▶ **ASSIGNED TASK**:
In the records below, find the line with "Region informierten daher bei den" and repeat exactly every line from it through the line with "松原始（東京大学総合研究博物館特任准教授）". Pictures stay out.

Segment Start: SUPPLIED MATERIAL

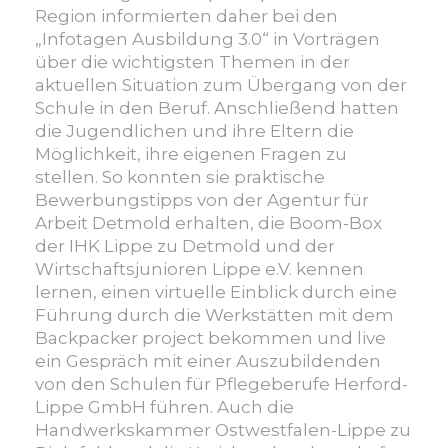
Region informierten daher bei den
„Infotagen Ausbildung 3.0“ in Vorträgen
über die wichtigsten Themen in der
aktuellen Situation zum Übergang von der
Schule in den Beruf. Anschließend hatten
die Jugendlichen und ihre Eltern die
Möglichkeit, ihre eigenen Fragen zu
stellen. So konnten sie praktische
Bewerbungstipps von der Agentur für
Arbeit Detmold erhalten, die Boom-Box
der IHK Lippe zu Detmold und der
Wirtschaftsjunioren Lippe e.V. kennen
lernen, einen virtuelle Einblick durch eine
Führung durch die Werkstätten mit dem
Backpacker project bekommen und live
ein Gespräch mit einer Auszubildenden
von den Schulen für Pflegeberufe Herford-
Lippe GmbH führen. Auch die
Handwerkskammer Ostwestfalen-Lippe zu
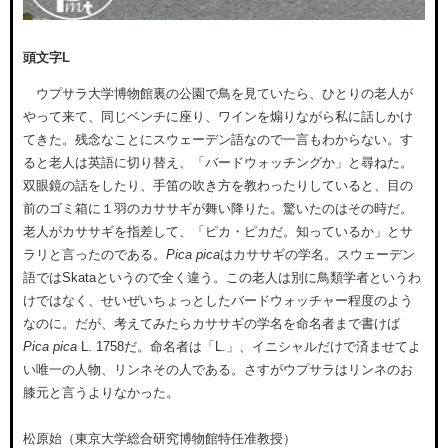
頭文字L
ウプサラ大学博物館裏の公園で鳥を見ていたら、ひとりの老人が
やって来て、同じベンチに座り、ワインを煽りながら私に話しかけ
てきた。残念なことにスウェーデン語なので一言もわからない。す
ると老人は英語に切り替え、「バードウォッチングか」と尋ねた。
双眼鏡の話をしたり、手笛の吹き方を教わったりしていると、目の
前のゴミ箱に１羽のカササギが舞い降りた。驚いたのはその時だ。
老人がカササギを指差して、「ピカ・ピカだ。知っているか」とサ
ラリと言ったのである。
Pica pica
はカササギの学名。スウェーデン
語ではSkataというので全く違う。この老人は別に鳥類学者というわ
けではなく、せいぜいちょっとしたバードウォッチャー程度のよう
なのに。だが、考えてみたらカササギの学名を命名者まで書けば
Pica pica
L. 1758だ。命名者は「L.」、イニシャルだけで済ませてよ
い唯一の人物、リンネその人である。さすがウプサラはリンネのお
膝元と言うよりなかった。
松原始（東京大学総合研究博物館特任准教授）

Segment End: SUPPLIED MATERIAL
Segment Start: SUPPLIED MATERIAL

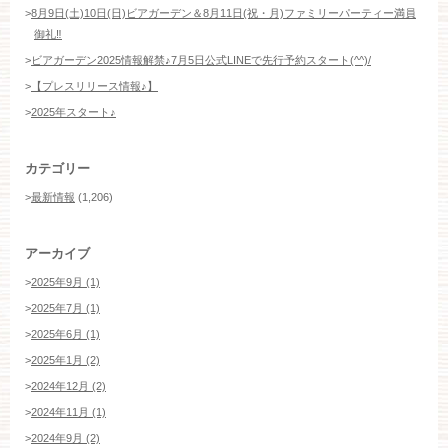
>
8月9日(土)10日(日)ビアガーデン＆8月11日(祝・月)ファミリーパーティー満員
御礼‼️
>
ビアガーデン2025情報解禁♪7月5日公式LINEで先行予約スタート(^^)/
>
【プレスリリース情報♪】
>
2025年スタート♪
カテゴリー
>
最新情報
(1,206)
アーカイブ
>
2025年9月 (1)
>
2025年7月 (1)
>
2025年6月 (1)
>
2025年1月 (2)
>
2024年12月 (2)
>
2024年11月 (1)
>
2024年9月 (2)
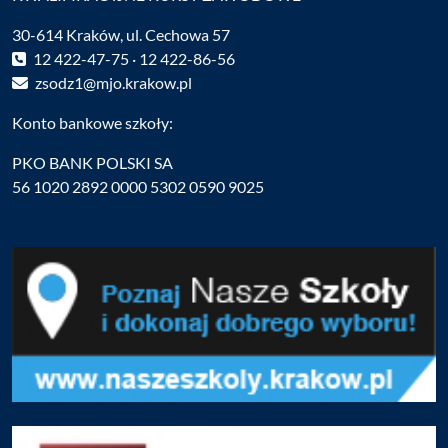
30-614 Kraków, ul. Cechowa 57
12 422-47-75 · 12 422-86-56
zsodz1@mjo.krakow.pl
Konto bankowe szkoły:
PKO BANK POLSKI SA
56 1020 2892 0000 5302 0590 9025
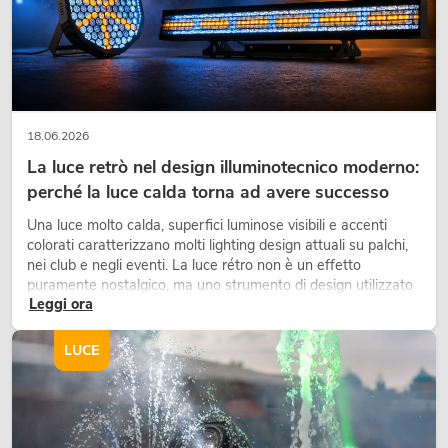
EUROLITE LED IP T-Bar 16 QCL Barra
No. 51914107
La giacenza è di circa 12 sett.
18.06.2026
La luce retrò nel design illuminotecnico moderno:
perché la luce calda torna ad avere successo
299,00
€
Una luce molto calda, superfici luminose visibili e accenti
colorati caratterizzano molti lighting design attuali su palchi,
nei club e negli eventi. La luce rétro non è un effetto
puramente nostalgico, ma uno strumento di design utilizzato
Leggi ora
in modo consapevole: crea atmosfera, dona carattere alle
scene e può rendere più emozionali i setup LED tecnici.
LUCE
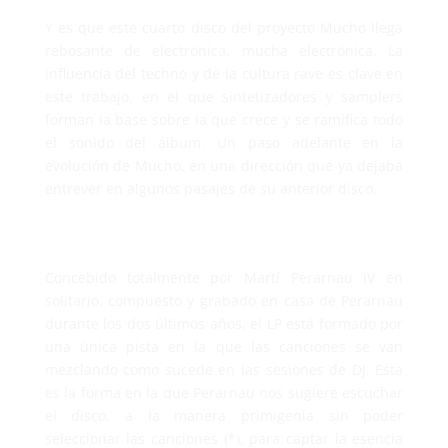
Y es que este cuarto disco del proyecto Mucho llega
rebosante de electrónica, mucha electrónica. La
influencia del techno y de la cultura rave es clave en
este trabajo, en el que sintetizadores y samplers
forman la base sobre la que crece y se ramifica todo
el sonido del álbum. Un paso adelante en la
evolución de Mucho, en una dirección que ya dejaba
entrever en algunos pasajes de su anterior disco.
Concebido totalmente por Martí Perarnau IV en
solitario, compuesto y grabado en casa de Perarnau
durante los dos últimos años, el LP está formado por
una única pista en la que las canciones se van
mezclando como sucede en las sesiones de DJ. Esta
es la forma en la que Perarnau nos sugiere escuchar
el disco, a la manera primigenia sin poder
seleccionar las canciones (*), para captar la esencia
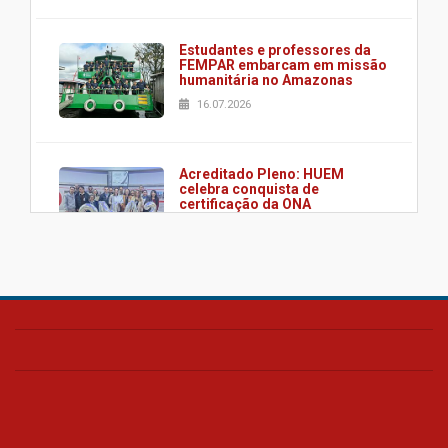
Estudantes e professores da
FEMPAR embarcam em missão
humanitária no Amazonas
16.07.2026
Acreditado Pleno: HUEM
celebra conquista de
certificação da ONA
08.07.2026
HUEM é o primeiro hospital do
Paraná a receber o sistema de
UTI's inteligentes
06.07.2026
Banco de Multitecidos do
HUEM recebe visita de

Segment End: SUPPLIED MATERIAL

▶ **ANSWER FOR THE TASK**:
Region informierten daher bei den
„Infotagen Ausbildung 3.0“ in Vorträgen
über die wichtigsten Themen in der
aktuellen Situation zum Übergang von der
Schule in den Beruf. Anschließend hatten
die Jugendlichen und ihre Eltern die
Möglichkeit, ihre eigenen Fragen zu
stellen. So konnten sie praktische
Bewerbungstipps von der Agentur für
Arbeit Detmold erhalten, die Boom-Box
der IHK Lippe zu Detmold und der
Wirtschaftsjunioren Lippe e.V. kennen
lernen, einen virtuelle Einblick durch eine
Führung durch die Werkstätten mit dem
Backpacker project bekommen und live
ein Gespräch mit einer Auszubildenden
von den Schulen für Pflegeberufe Herford-
Lippe GmbH führen. Auch die
Handwerkskammer Ostwestfalen-Lippe zu
頭文字L
ウプサラ大学博物館裏の公園で鳥を見ていたら、ひとりの老人が
やって来て、同じベンチに座り、ワインを煽りながら私に話しかけ
てきた。残念なことにスウェーデン語なので一言もわからない。す
ると老人は英語に切り替え、「バードウォッチングか」と尋ねた。
双眼鏡の話をしたり、手笛の吹き方を教わったりしていると、目の
前のゴミ箱に１羽のカササギが舞い降りた。驚いたのはその時だ。
老人がカササギを指差して、「ピカ・ピカだ。知っているか」とサ
ラリと言ったのである。
Pica pica
はカササギの学名。スウェーデン
語ではSkataというので全く違う。この老人は別に鳥類学者というわ
けではなく、せいぜいちょっとしたバードウォッチャー程度のよう
なのに。だが、考えてみたらカササギの学名を命名者まで書けば
Pica pica
L. 1758だ。命名者は「L.」、イニシャルだけで済ませてよ
い唯一の人物、リンネその人である。さすがウプサラはリンネのお
膝元と言うよりなかった。
松原始（東京大学総合研究博物館特任准教授）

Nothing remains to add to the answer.